INFORMATION Start Marker

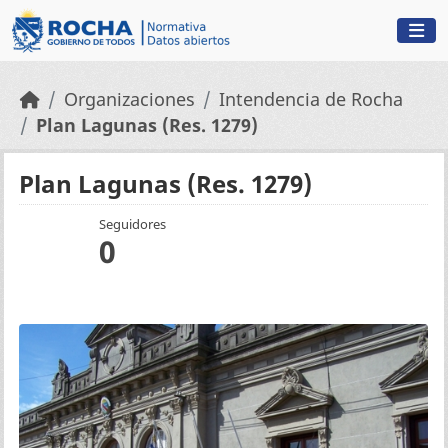
Skip to main content
Organizaciones
Intendencia de Rocha
Plan Lagunas (Res. 1279)
Plan Lagunas (Res. 1279)
Seguidores
0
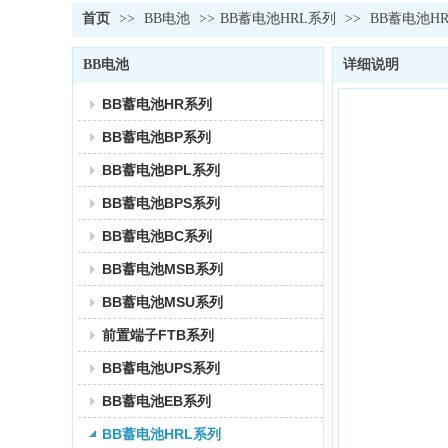
首页
>>
BB电池
>>
BB蓄电池HRL系列
>>
BB蓄电池H
BB电池
详细说明
BB蓄电池HR系列
BB蓄电池BP系列
BB蓄电池BPL系列
BB蓄电池BPS系列
BB蓄电池BC系列
BB蓄电池MSB系列
BB蓄电池MSU系列
前置端子FTB系列
BB蓄电池UPS系列
BB蓄电池EB系列
BB蓄电池HRL系列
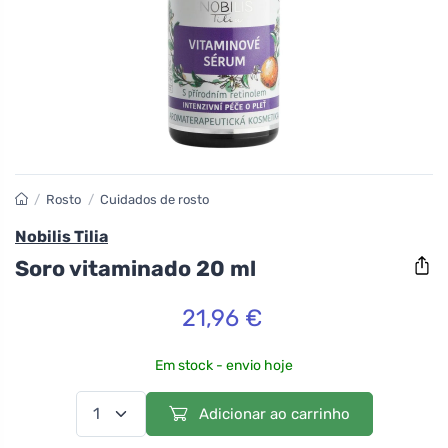
/
Rosto
/
Cuidados de rosto
Nobilis Tilia
Soro vitaminado 20 ml
21,96 €
Em stock - envio hoje
Adicionar ao carrinho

INFORMATION End Marker

- _WORK INSTRUCTIONS_
Without altering anything, output all the lines above but none of the images.

- _SOLUTION BELOW_
Skip to main content
Organizaciones
Intendencia de Rocha
Plan Lagunas (Res. 1279)
Plan Lagunas (Res. 1279)
Seguidores
0
首页
>>
BB电池
>>
BB蓄电池HRL系列
>>
BB蓄电池H
BB电池
详细说明
BB蓄电池HR系列
BB蓄电池BP系列
BB蓄电池BPL系列
BB蓄电池BPS系列
BB蓄电池BC系列
BB蓄电池MSB系列
BB蓄电池MSU系列
前置端子FTB系列
BB蓄电池UPS系列
BB蓄电池EB系列
BB蓄电池HRL系列
/
Rosto
/
Cuidados de rosto
Nobilis Tilia
Soro vitaminado 20 ml
21,96 €
Em stock - envio hoje
Adicionar ao carrinho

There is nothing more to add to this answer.